I thought pretty deeply about their family during my visit last summer. I noticed that my uncle was drinking more than usual, staying out late almost every night to drink with his friends. There was almost zero affection between him and my aunt, and it made me wonder why they married in the first place. They’re so different — how could they end up liking each other, much less falling in love?
My secret theory was that after her divorce, my aunt needed someone to provide for her and Tian, and my uncle [he might have been a divorcee too, I don’t remember] needed a family to come home to and provide some kind of purpose for his money-making. It sounds heartless for me to be speculating about a situation of which I know nothing, but my mind often envisions the worst possible scenario in any given situation, so that’s how I ended up with that conjecture.
You’ve probably noticed that I’ve spent the past 900 words decidedly neglecting to talk about Tian’s visit to our home. This is because I barely spent any time with her. When my parents first told me that she was coming, I imagined staying up late talking about life and boyfriends and such. It probably took mere hours for that anticipation to be replaced with a slight feeling of dread as I recalled her abrasive personality.
As things turned out, I was unexpectedly busy during Labor Day Weekend and didn’t have much time to hang out anyway. I would be in my room working on a story and Tian would come in to ask me something or another, such as why my room was so messy [looked okay to me] and whether she could see my diploma [it was downstairs]. Each time, I would have to tell myself to be positive while immediately feeling bad for having to force it.
I knew she meant well, but I have a very low tolerance for inane questions, and some conversations we had were downright silly. So the second floor of our house has two bathrooms: one between my room and the guest room and one in my parents’ bedroom. On the first night, after my brother came out of our shared bathroom [which has two sinks], Tian asked me without a trace of jest, “If your parents have their own bathroom and your brother uses this one, which one do you use?” What? Obviously I bathe in the mud pit in the backyard. Duh.

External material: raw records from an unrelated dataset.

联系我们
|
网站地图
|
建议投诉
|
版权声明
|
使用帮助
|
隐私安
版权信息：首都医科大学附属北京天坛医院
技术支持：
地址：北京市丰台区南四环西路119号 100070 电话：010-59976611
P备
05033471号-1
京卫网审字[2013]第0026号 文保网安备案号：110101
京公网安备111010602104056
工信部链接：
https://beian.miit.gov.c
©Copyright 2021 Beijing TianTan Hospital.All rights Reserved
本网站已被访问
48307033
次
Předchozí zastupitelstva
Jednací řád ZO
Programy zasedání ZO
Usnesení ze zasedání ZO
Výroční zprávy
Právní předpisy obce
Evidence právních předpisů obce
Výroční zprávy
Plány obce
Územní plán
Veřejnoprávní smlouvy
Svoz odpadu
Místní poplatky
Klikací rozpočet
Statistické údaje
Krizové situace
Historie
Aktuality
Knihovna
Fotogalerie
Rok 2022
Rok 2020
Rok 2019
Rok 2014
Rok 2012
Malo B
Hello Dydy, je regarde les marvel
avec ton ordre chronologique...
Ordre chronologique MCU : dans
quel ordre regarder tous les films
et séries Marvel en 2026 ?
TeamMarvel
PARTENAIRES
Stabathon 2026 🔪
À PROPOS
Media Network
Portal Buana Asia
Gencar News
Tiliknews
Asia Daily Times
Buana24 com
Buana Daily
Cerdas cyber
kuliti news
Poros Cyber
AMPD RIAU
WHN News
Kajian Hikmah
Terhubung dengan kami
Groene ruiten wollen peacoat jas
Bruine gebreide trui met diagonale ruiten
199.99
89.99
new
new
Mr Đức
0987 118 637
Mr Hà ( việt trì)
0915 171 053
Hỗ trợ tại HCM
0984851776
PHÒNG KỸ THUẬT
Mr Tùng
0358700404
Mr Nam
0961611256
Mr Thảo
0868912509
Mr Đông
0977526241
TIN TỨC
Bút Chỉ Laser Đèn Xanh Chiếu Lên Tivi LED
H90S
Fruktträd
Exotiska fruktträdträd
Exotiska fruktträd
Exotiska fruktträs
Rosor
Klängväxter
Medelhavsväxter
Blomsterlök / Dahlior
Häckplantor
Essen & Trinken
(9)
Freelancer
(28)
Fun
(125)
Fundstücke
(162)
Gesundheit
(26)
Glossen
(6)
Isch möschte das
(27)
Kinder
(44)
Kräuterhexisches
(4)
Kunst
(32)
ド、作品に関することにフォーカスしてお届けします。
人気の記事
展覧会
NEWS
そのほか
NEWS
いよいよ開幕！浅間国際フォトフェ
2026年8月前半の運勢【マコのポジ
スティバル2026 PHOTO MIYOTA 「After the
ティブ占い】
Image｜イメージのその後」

Another time, my brother came home from school/somewhere and went into our bathroom while she was in her room, and she came out and randomly asked me who was using the bathroom. Well, if it’s not me and not my parents who have their own bathroom, then it must be the ghost who lives in the attic! What is it to you anyway? At the time I could only avert my gaze and give her a serious answer, but afterward, I was left scratching my head. And despite her stepfather being an English teacher and presumably being an excellent English student in China, she refused to speak any English to me or my brother while visiting. She could barely even recall the English titles of the American shows she asked me about. Maybe she was just self-conscious.
If I sound like a mean person, it’s because I am. I couldn’t be bothered to take time out of my “busy” schedule to hang out with my cousin who flew all the way from China then all the way from Texas, and it was simply because I didn’t love her enough, in feeling or action. I’ve realized that it’s often family members who best reflect your true self, whether it’s a deep love that causes me to do all kinds of random favors for my brother or the just-as-deep ambivalence that results in me not being able to help him with his more profound issues.
I hope I can make it up to Tian someday. Now that she’s in America long-term, maybe we’ll be able to grow close as cousins one day. Maybe.